We added transcriptomes of R. pomeroyi to the Digital Microbe by mapping them onto the genome as individual data layers (Fig. 3, Table S1) (DM feature 3). Using the anvi’o interactive interface, we established a custom dataset that consisted of the 62 protein components of the 18 experimentally annotated transporters (DM feature 2). We normalized the read counts for each protein to transcripts per million (TPM) and clustered the resulting data (Euclidean distance and Ward clustering). To generate a heatmap of transporter expression, we extracted the data from anvi’o and visualized it using python (DM feature 5).
This meta-analysis captured responses by R. pomeroyi to available substrates under 43 different ecological conditions (Fig. 4), including during co-culture growth with phytoplankton25–28, on defined single or mixed substrates20, and after introduction into a natural phytoplankton bloom10. At the broadest scale, the transporters enabling organic acid uptake (acetate, citrate, fumarate, and 3-hydroxybutyrate) had the highest relative expression across conditions, together accounting for an average of 48% (range: 9.7–86%) of the transcripts for transporters with confirmed substrates. Recent studies have indeed discovered that Roseobacteraceae members are organic acid catabolic specialists29,30. Transporter transcription patterns also revealed the differences in substrate availability across environments. Introduced into a natural dinoflagellate bloom10, the citrate transporter had the highest relative expression; in a diatom co-culture, the acetate transporter was the most highly expressed; co-cultured with a green alga, transporter genes indicated that taurine, glycerol, carnitine, and dimethylsulfoniopropionate (DMSP) were on the menu. The organic acid transporter that enables R. pomeroyi uptake of 3-hydroxybutyrate24 was expressed across most growth conditions, yet this metabolite, also a precursor to the bacterium’s storage polymer polyhydroxybutyrate (PHB), has not previously been identified as a relevant currency in bacterially-mediated carbon flux. The meta-analysis also showed a pattern in expression for transporters that contain a substrate binding protein gene (i.e., the ABC and TRAP transporter classes): the gene is expressed at consistently higher levels than other genes in the same transporter (i.e., higher than permeases and ATP-binding proteins) despite all having membership in the same operon. Additional layers of gene regulation are therefore occurring either as within-operon differential expression or as post-transcriptional selective degradation. Regardless, this regulatory strategy would benefit a bacterium in an environment where substrate acquisition is the growth-limiting step.

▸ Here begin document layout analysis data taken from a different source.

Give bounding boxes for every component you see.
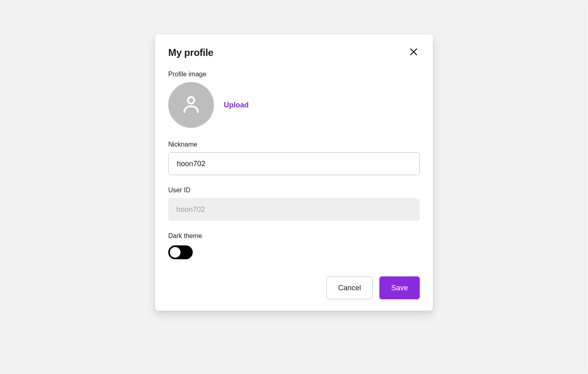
user-id-value: hoon702 xyxy=(176,205,205,214)
profile-modal: My profile Profile image xyxy=(155,34,433,311)
profile-image-label: Profile image xyxy=(168,71,420,78)
profile-image-row: Upload xyxy=(168,82,420,128)
dark-theme-label: Dark theme xyxy=(168,232,420,240)
modal-header: My profile xyxy=(168,46,420,59)
close-button[interactable] xyxy=(408,46,420,59)
profile-image-section: Profile image Upload xyxy=(168,71,420,128)
user-id-section: User ID hoon702 xyxy=(168,187,420,221)
save-button[interactable]: Save xyxy=(379,276,420,299)
cancel-button[interactable]: Cancel xyxy=(326,276,373,299)
avatar-placeholder xyxy=(168,82,214,128)
person-icon xyxy=(180,93,203,117)
dark-theme-toggle[interactable] xyxy=(168,245,193,259)
nickname-section: Nickname xyxy=(168,141,420,175)
nickname-label: Nickname xyxy=(168,141,420,148)
dark-theme-section: Dark theme xyxy=(168,232,420,259)
toggle-knob xyxy=(170,247,180,258)
user-id-display: hoon702 xyxy=(168,198,420,221)
modal-actions: Cancel Save xyxy=(168,276,420,299)
user-id-label: User ID xyxy=(168,187,420,194)
modal-title: My profile xyxy=(168,47,213,58)
upload-button[interactable]: Upload xyxy=(224,101,249,109)
svg-point-2 xyxy=(188,97,194,104)
page-background: My profile Profile image xyxy=(3,3,585,371)
close-icon xyxy=(409,47,418,58)
nickname-input[interactable] xyxy=(168,152,420,175)
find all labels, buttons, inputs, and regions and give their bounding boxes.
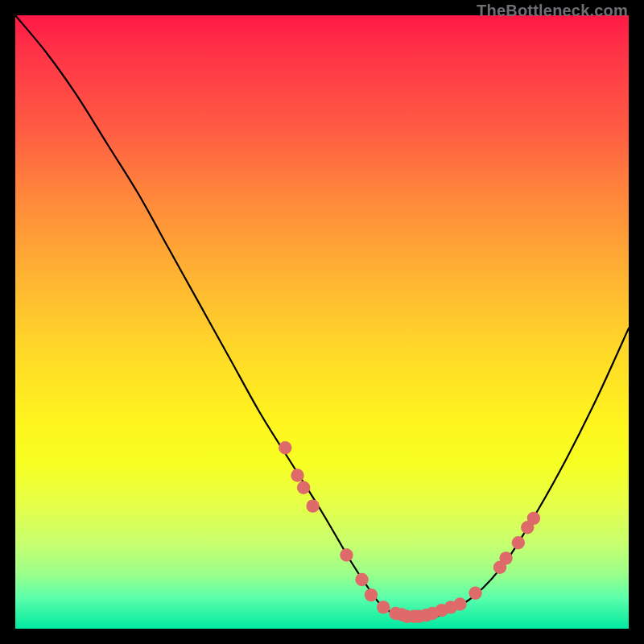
curve-markers <box>279 441 540 623</box>
curve-marker <box>469 587 481 600</box>
curve-marker <box>527 512 540 525</box>
curve-marker <box>279 441 291 454</box>
bottleneck-chart <box>15 15 629 629</box>
curve-marker <box>297 481 310 494</box>
curve-marker <box>365 588 378 601</box>
curve-marker <box>306 499 319 512</box>
curve-marker <box>512 536 525 549</box>
curve-marker <box>291 469 303 481</box>
curve-marker <box>453 597 466 610</box>
curve-marker <box>340 548 353 561</box>
curve-line <box>15 15 629 620</box>
curve-marker <box>499 551 512 564</box>
curve-marker <box>377 601 390 613</box>
curve-marker <box>355 573 368 586</box>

Three additional genome-linked data types recently added to the R. pomeroyi Digital Microbe include the locations of insertion sites of knockout mutants (covering 3,570 genes of 4,288 genes)13,24; proteomic data collected concurrently with one of the transcriptomic studies31,32, and TnSeq mutant fitness measurements in synthetic microbial communities11 (DM feature 2); these are enhancing collaborations among team members.

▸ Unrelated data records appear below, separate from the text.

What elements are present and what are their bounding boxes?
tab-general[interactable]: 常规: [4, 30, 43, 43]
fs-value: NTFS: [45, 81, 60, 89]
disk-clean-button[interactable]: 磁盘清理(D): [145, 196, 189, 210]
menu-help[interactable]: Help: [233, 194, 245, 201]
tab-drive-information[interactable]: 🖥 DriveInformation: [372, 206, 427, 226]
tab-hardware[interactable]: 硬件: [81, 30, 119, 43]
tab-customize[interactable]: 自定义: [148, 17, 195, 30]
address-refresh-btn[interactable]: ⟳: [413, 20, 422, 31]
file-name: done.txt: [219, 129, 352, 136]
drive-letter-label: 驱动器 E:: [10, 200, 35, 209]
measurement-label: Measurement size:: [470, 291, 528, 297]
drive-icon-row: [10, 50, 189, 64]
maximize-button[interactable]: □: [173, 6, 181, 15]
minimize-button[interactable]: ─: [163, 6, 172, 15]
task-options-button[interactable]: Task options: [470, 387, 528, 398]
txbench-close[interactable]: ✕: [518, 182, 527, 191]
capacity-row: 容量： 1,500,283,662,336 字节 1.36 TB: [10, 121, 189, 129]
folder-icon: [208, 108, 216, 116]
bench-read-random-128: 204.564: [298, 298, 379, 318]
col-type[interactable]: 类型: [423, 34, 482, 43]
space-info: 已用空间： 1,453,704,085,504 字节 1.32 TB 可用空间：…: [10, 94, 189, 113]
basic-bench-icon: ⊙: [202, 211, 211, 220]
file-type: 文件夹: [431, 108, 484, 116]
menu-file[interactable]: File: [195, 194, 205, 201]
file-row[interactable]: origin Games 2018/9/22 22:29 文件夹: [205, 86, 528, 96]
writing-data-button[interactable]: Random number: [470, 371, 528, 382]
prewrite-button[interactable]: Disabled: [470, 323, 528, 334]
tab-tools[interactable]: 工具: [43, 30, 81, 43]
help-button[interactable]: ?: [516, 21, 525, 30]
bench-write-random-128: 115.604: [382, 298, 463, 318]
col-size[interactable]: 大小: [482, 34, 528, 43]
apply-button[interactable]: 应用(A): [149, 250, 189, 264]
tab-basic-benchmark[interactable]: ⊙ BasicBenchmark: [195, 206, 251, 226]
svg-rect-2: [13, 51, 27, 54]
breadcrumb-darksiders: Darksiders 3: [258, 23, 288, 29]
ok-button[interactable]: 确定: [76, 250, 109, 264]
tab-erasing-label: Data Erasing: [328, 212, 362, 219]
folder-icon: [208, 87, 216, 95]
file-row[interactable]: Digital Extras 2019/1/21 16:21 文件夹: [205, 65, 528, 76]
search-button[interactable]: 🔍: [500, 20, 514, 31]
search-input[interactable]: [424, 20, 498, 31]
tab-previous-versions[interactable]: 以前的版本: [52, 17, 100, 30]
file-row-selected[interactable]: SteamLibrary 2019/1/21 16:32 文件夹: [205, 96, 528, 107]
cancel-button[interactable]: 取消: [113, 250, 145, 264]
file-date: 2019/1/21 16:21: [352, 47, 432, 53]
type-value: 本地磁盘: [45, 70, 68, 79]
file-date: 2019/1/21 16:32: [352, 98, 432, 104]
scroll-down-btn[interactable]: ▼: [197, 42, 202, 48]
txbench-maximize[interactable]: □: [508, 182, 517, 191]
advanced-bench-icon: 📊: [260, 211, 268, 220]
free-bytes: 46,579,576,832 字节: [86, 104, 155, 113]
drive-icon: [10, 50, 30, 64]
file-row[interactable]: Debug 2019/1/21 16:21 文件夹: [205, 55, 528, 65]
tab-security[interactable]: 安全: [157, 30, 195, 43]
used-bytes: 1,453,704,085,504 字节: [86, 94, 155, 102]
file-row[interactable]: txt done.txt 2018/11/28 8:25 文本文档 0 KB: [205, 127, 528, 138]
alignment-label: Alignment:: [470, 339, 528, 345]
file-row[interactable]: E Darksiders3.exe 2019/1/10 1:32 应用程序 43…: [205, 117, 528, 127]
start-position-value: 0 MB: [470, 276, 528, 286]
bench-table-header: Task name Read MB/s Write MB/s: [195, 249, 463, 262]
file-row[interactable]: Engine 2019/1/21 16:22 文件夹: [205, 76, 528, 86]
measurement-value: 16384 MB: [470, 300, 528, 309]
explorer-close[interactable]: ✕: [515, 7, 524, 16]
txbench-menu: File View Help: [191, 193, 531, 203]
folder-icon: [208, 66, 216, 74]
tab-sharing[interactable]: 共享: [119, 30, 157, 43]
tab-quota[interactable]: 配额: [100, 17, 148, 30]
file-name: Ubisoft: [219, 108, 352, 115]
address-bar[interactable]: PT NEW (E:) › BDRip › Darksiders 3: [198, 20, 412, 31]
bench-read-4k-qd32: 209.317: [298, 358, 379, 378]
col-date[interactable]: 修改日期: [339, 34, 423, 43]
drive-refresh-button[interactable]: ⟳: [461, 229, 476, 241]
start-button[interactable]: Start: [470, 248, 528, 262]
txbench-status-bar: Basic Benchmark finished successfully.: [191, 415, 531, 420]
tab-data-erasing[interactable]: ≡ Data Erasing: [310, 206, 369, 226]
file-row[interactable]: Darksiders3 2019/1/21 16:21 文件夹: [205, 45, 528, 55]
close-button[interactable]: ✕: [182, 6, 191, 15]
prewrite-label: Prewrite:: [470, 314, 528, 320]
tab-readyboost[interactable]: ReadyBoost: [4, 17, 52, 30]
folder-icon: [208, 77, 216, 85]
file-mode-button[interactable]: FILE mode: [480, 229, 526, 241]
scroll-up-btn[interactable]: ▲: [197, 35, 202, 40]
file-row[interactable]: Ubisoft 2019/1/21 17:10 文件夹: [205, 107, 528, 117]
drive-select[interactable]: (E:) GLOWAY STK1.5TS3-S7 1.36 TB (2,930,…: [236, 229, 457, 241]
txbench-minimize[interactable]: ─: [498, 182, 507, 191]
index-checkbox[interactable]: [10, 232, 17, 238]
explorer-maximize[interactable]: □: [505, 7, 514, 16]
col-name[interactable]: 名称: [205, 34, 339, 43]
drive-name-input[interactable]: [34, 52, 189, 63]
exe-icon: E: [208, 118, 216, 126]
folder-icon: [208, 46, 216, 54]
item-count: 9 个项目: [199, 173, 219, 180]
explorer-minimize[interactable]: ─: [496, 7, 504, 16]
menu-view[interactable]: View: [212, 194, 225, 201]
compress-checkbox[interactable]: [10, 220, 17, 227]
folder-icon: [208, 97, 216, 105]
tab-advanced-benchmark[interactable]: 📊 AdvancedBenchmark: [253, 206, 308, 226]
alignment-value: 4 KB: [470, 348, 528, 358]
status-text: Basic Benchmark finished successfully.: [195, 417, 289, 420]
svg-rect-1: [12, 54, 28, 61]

The Alteromonas digital microbe
Alteromonas is a genus of marine Gammaproteobacteria whose members associate with particles and can contribute significantly to heterotrophic activity of phytoplankton blooms, sometimes in the role of helper bacteria that provide benefits to the phytoplankton33–35. Bacteria in this genus are distinguished by genomes encoding an average of 4,000 genes that enable use of a broad spectrum of substrates36, provide protection from reactive oxygen species to community members33, and mediate polysaccharide degradation37. The type species of the genus is Alteromonas macleodii34,38, with other notable species including A. mediterranea39, A. australica40, and A. stellipolaris41. While no single species has emerged as the primary model organism for this genus, the many genomes available for study provide an opportunity for pangenomic analysis to improve understanding of the evolution and diversity of this ubiquitous marine clade42.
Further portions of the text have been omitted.